Los testimonios de dos víctimas inocentes han inundado las redes sociales. Jorge, conocido como “el Jordy”, perdió la vida ese mismo día mientras aguardaba noticias de su padre. Era un ciudadano común, ajeno a la disputa criminal, alcanzado por la barbarie mientras cumplía con el acto más humano: preocuparse por la salud de un ser querido.

Mientras esto ocurre, el gobierno anuncia la llegada de médicos cubanos con sueldos competitivos, alimentación tres veces al día y hospedaje garantizado. En un país donde los médicos mexicanos luchan por condiciones dignas y donde hospitales públicos carecen de recursos y seguridad, resulta dolorosamente paradójico que se invierta en traer personal extranjero mientras la violencia asesina a nuestros jóvenes dentro de hospitales supuestamente custodiados.

Sophia, esposa de Jorge ‘Jordy’ Choza, quien también perdió la vida en estos ataques, escribió en redes sociales:
“Arrebataron tu vida injustamente… ¿Qué haré sin ti? Me dejaste solita con nuestro bebé… tantos planes, tantas metas que teníamos por alcanzar. Siempre te voy a amar, me dejaste vacía, me duele mi vida, no sé qué haré sin ti, mi amor.”

Estos relatos no son cifras frías ni titulares fugaces; son vidas destruidas, familias que lloran en silencio y un miedo que se respira incluso dentro de los hospitales. Médicos y enfermeras, que cumplen con su vocación bajo vigilancia de elementos del Ejército y la Guardia Nacional, confiesan sentirse impotentes:

“Está cabrón que pase esto si estamos vigilados… pareciera que el crimen tiene permiso.”

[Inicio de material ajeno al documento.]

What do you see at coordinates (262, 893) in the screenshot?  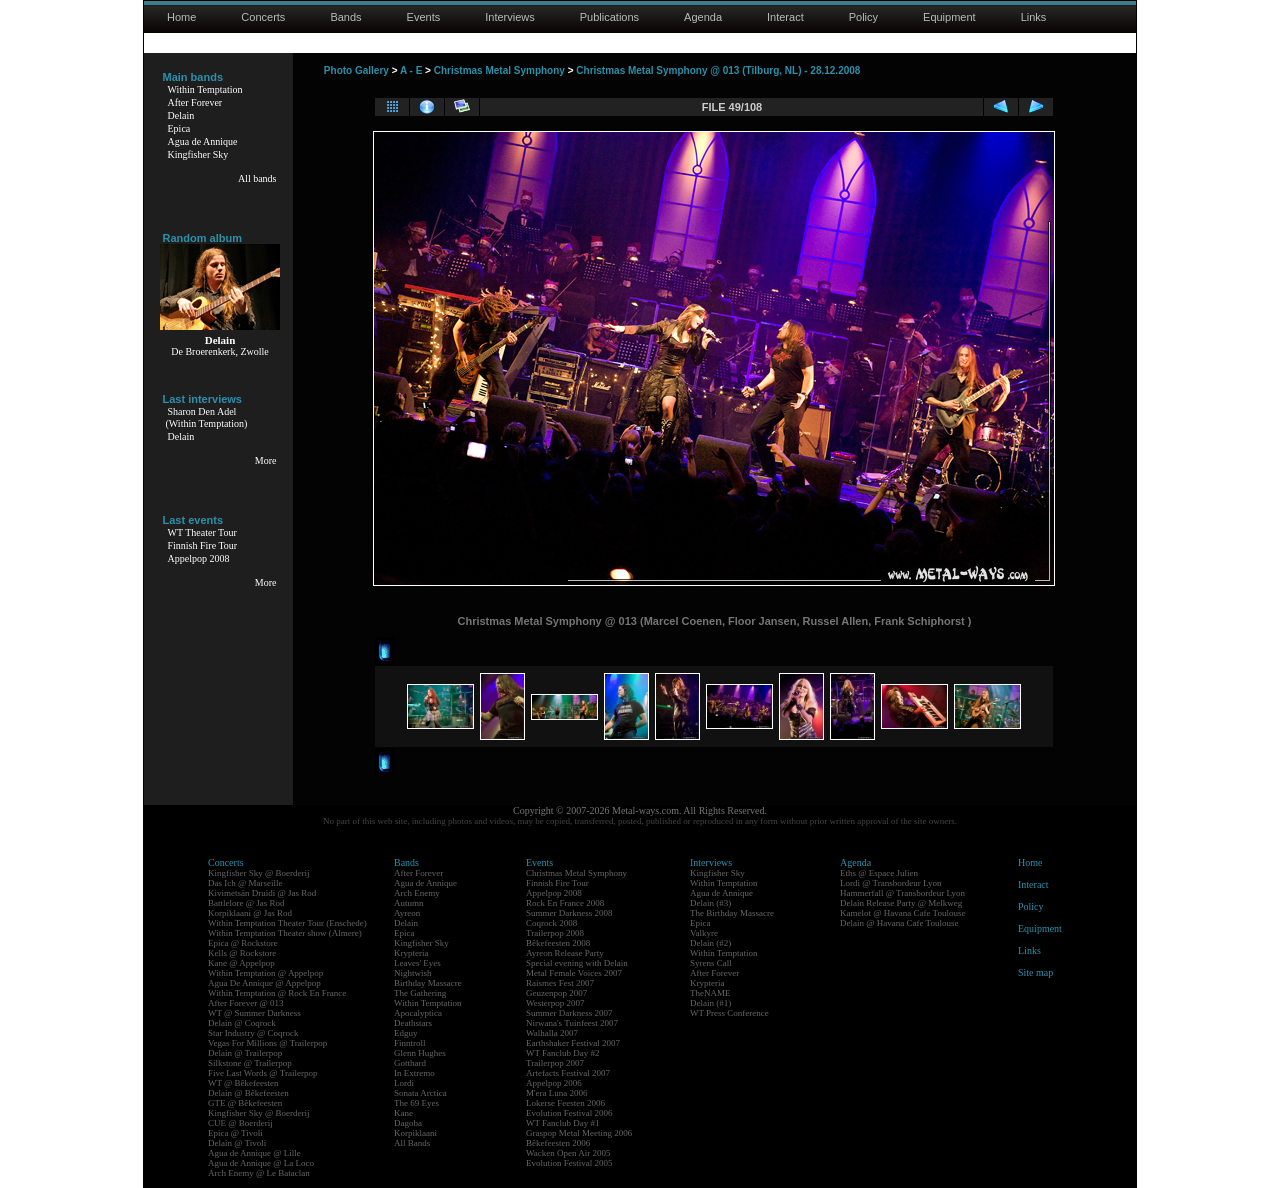 I see `Kivimetsän Druidi @ Jas Rod` at bounding box center [262, 893].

Estas palabras no son un simple lamento; son el grito de una sociedad que ya no puede callar ante la tragedia y la impunidad. Médicos, pacientes y familiares viven bajo miedo constante mientras la violencia parece no tener límites.

Culiacán y Sinaloa enfrentan una encrucijada moral y social: nuestros hospitales deberían proteger la vida, pero la muerte los atraviesa sin obstáculo. Las marchas por la paz que se preparan no son opcionales; son un reclamo urgente de justicia y humanidad.

La guerra no puede decidir quién vive y quién muere en nuestros hospitales. La impunidad no puede seguir siendo la norma. Cada joven asesinado, cada familia rota, cada hospital convertido en zona de miedo nos recuerda que la paz es un derecho que debemos exigir, y que la violencia es un enemigo que debemos enfrentar con decisión, no con resignación.